As you’ll be able to see, our mannequin generated a brand new episode script, which could be very correct and attention-grabbing.
Conclusion
In conclusion, Generative AI is a strong device for script era. It will possibly create a brand new script that matches the tone of a selected internet sequence wherein the mannequin is skilled. It will possibly scale back the effort and time of human writers. The standard of the generated scripts depends upon the standard and amount of the dataset. It additionally depends upon the selection of the mannequin and its parameters. Regardless of these challenges, script writers can use a script generator as an preliminary draft of an episode, and so they can refine it to their wants decreasing the whole time of script writing.
Key Takeaways
- Generative AI could be a helpful expertise for scriptwriters as they will construct and use script mills with it.
- To construct this script generator, we should always first collect an internet sequence dataset, put together the dataset in an appropriate format, construct the mannequin, and generate a brand new episode script.
- One of many primary challenges whereas constructing this script generator is that it requires quite a lot of computational energy.
- The standard of the newly generated script depends upon the amount and high quality of the coaching information.
The media proven on this article are usually not owned by Analytics Vidhya and is used on the Creator’s discretion.
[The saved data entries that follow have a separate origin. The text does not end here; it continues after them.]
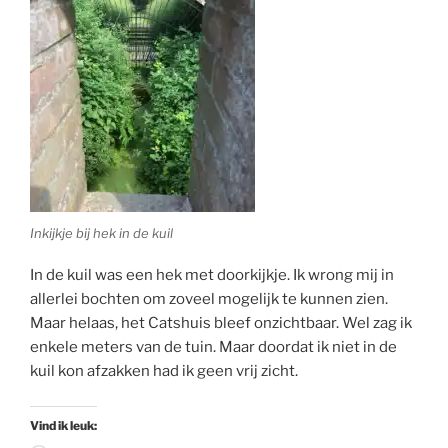
Inkijkje bij hek in de kuil
In de kuil was een hek met doorkijkje. Ik wrong mij in
allerlei bochten om zoveel mogelijk te kunnen zien.
Maar helaas, het Catshuis bleef onzichtbaar. Wel zag ik
enkele meters van de tuin. Maar doordat ik niet in de
kuil kon afzakken had ik geen vrij zicht.
Vind ik leuk: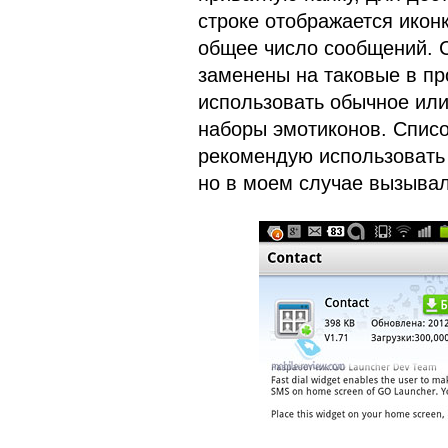
строке отображается ико
общее число сообщений. 
заменены на таковые в пр
использовать обычное ил
наборы эмотиконов. Списо
рекомендую использовать 
но в моем случае вызывал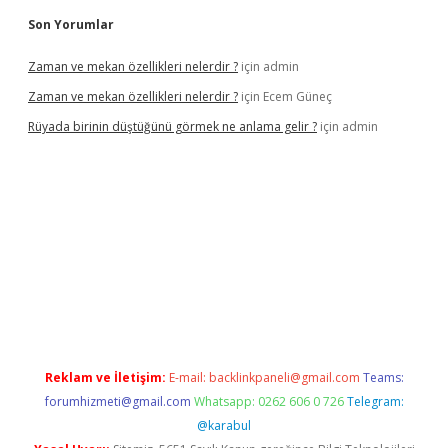
Son Yorumlar
Zaman ve mekan özellikleri nelerdir ?
için
admin
Zaman ve mekan özellikleri nelerdir ?
için
Ecem Güneç
Rüyada birinin düştüğünü görmek ne anlama gelir ?
için
admin
g/
Reklam ve İletişim:
E-mail:
backlinkpaneli@gmail.com
Teams:
forumhizmeti@gmail.com
Whatsapp: 0262 606 0 726
Telegram:
@karabul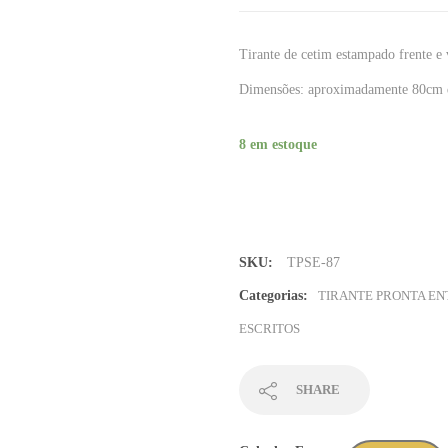
Tirante de cetim estampado frente e
Dimensões: aproximadamente 80cm 
8 em estoque
Tirante
Setas
em
branco
SKU:
TPSE-87
azul
roxo
Categorias:
TIRANTE PRONTA E
e
ESCRITOS
preto
-
Sem
SHARE
Mínimo
(TPSE-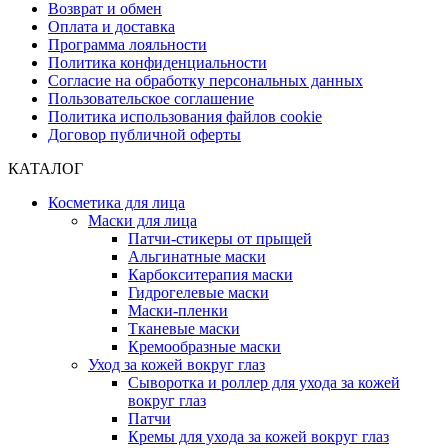
Возврат и обмен
Оплата и доставка
Программа лояльности
Политика конфиденциальности
Согласие на обработку персональных данных
Пользовательское соглашение
Политика использования файлов cookie
Договор публичной оферты
КАТАЛОГ
Косметика для лица
Маски для лица
Патчи-стикеры от прыщей
Альгинатные маски
Карбокситерапия маски
Гидрогелевые маски
Маски-пленки
Тканевые маски
Кремообразные маски
Уход за кожей вокруг глаз
Сыворотка и роллер для ухода за кожей
вокруг глаз
Патчи
Кремы для ухода за кожей вокруг глаз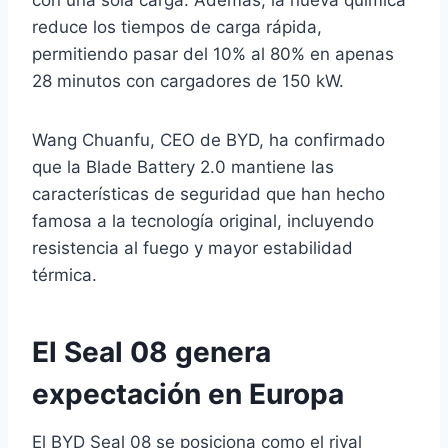
con una sola carga. Además, la nueva química
reduce los tiempos de carga rápida,
permitiendo pasar del 10% al 80% en apenas
28 minutos con cargadores de 150 kW.
Wang Chuanfu, CEO de BYD, ha confirmado
que la Blade Battery 2.0 mantiene las
características de seguridad que han hecho
famosa a la tecnología original, incluyendo
resistencia al fuego y mayor estabilidad
térmica.
El Seal 08 genera
expectación en Europa
El BYD Seal 08 se posiciona como el rival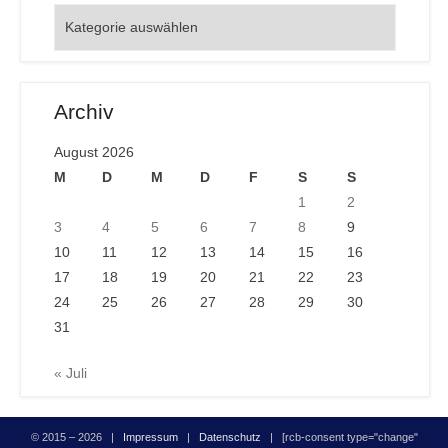
Orte
Archiv
August 2026
M
D
M
D
F
S
S
1
2
3
4
5
6
7
8
9
10
11
12
13
14
15
16
17
18
19
20
21
22
23
24
25
26
27
28
29
30
31
« Juli
© 2015 – 2026 |
Impressum
|
Datenschutz
| [rcb-consent type="change"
Continuously Requested Questions
A. Generative AI is a expertise able to creating new issues, reminiscent of pictures, songs, movies, textual content, and many others.
A. It will possibly assist the scriptwriters by producing a brand new episode script as an preliminary draft. Scriptwriters can use this draft to refine it to their wants and make the ultimate draft, decreasing the whole time to jot down the script.
A. The necessity for computational sources is among the primary challenges in constructing the script generator.
A. No, Generative AI can’t utterly substitute scriptwriters but. However it will possibly assist script writers to jot down a brand new script in a short while.